# webseite automatisch ausfüllen und abschicken



## marek (29. Mrz 2006)

hallo. 
ich würde gerne ein programm schreiben, dass auf dieser seite automatisch einen kommentar schreibt und ausfüllt, wenn ein neuer eintrag gemacht wurde. 
dass es erkennt, ob ein neuer eintrag gemacht wrude habe ich schon hingekriegt. 
jetzt möchte ich nur noch dass automatisch ein kommentar eingetragen wird. 

kan mir da jemand weiterhelfen? 
kann man mit java überhaupt so was machen? 

oder kann mir jemand sagen, was genau passiert wenn man auf den abschick-button klickt?


----------



## krey (31. Mrz 2006)

marek hat gesagt.:
			
		

> hallo.
> ich würde gerne ein programm schreiben, dass auf dieser seite automatisch einen kommentar schreibt und ausfüllt, wenn ein neuer eintrag gemacht wurde.
> dass es erkennt, ob ein neuer eintrag gemacht wrude habe ich schon hingekriegt.
> jetzt möchte ich nur noch dass automatisch ein kommentar eingetragen wird.
> ...



Sagt dir "Apache Jakarta Commons HttpClient" etwas?

Du kannst das Senden von HTTP anfragen selbst imlementieren, oder du nutzt freie Klassen die diese Funktionalität bieten.

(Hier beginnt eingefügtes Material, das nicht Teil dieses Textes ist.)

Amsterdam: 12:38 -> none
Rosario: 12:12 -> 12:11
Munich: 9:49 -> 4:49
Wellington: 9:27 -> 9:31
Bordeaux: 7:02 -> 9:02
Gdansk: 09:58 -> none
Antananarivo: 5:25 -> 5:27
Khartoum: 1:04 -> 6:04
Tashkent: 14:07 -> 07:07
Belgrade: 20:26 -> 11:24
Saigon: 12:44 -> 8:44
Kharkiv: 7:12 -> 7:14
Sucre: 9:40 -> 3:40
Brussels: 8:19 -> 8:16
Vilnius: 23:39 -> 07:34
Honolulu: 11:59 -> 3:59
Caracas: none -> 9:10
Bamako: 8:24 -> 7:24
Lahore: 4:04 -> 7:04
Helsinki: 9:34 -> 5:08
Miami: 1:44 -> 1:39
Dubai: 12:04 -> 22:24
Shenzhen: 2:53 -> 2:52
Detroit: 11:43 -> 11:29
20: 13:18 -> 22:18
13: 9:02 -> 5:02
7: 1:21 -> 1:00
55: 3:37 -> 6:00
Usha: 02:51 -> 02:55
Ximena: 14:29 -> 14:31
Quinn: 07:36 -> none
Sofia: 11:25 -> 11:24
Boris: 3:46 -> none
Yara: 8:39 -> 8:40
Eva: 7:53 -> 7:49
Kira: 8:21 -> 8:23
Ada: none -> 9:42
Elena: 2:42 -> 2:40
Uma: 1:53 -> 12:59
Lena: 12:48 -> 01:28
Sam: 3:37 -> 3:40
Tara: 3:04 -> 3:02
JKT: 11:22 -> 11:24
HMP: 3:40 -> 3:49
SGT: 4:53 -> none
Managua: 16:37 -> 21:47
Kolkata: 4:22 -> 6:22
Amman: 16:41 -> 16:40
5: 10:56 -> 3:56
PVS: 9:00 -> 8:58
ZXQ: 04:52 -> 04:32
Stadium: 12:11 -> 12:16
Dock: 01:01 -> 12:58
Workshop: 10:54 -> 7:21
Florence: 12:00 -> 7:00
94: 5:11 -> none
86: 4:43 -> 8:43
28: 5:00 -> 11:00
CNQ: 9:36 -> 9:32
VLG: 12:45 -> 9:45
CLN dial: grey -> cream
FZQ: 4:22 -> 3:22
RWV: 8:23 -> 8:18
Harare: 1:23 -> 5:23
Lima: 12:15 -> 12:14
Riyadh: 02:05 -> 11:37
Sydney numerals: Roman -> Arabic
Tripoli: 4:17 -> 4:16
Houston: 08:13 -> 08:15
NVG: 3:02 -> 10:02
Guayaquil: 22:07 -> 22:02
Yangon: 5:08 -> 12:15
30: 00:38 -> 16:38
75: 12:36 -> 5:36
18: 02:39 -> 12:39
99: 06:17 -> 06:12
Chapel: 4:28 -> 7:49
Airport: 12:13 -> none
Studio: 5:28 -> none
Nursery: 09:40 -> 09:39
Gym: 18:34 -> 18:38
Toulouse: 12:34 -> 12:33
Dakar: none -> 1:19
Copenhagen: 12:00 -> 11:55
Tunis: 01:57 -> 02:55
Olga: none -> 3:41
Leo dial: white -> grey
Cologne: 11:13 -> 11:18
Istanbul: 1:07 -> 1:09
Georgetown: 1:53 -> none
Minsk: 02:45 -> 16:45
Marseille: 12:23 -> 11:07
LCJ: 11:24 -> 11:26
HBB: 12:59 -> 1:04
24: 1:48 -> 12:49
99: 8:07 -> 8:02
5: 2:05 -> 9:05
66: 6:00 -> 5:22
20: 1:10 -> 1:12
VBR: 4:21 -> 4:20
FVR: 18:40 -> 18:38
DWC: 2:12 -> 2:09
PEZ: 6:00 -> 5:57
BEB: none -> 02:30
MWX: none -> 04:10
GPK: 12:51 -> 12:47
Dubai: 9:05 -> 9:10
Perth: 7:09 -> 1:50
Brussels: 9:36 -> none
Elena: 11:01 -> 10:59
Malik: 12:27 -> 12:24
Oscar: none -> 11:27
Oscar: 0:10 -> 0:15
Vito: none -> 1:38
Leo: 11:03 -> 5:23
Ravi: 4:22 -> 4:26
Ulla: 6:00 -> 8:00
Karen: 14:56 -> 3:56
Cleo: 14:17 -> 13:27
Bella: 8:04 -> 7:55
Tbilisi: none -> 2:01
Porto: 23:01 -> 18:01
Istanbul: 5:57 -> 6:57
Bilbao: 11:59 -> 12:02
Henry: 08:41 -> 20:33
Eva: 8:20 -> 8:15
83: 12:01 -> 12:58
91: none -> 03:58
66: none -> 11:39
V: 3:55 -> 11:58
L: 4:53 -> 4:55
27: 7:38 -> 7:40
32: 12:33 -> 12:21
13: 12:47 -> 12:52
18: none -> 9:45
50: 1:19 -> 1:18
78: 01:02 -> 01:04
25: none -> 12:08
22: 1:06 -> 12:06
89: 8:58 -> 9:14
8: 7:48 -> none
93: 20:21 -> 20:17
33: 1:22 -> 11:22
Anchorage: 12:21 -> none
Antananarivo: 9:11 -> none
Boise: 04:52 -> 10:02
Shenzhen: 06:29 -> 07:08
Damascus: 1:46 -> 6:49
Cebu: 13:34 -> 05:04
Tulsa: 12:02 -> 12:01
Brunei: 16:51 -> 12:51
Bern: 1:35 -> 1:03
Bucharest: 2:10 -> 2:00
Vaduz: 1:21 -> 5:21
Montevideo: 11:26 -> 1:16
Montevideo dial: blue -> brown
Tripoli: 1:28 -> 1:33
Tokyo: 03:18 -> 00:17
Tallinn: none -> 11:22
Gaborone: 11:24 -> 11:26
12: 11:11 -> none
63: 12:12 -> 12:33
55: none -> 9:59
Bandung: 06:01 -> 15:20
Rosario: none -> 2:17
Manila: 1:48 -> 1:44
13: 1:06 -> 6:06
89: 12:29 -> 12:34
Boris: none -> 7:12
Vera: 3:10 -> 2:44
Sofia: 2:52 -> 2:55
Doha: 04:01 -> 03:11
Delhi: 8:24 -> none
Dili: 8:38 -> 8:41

Die Bibliothek Jakarta Commons HttpClient (http://jakarta.apache.org/commons/httpclient/) bietet komfortable Unterstützung für alles Mögliche rund um das HTTP-Protokoll 1.0 und 1.1:

  	Alle HTTP Methoden (GET, POST, PUT, DELETE, HEAD, OPTIONS, TRACE)
  	Verschlüsselung mit HTTPS (HTTP über SSL)
  	Verbindungen durch HTTP-Proxies
  	Getunnelte HTTPS-Verbindungen durch HTTP-Proxies, via CONNECT
  	Verbindungen mit SOCKS-Proxies (Version 4 und 5)
  	Authentifizierung mit BASIC, Digest und NTLM (NT Lan Manager)
  	Multi-Part-Form POST
  	und vieles mehr

Bei genügend google`n hättest dus auch gefunden.


----------



## marek (31. Mrz 2006)

uff! von http hab ich überhaupt keine ahnung. also hätte ich es wahrscheinlich mit googlen nie gefunden. 
also ich werds wahrscheinlich nicht überblicken. aber auf jeden fall danke. so ne bibliothek hat ja meistens diese erklärungen dabei. 
mfg, marek


----------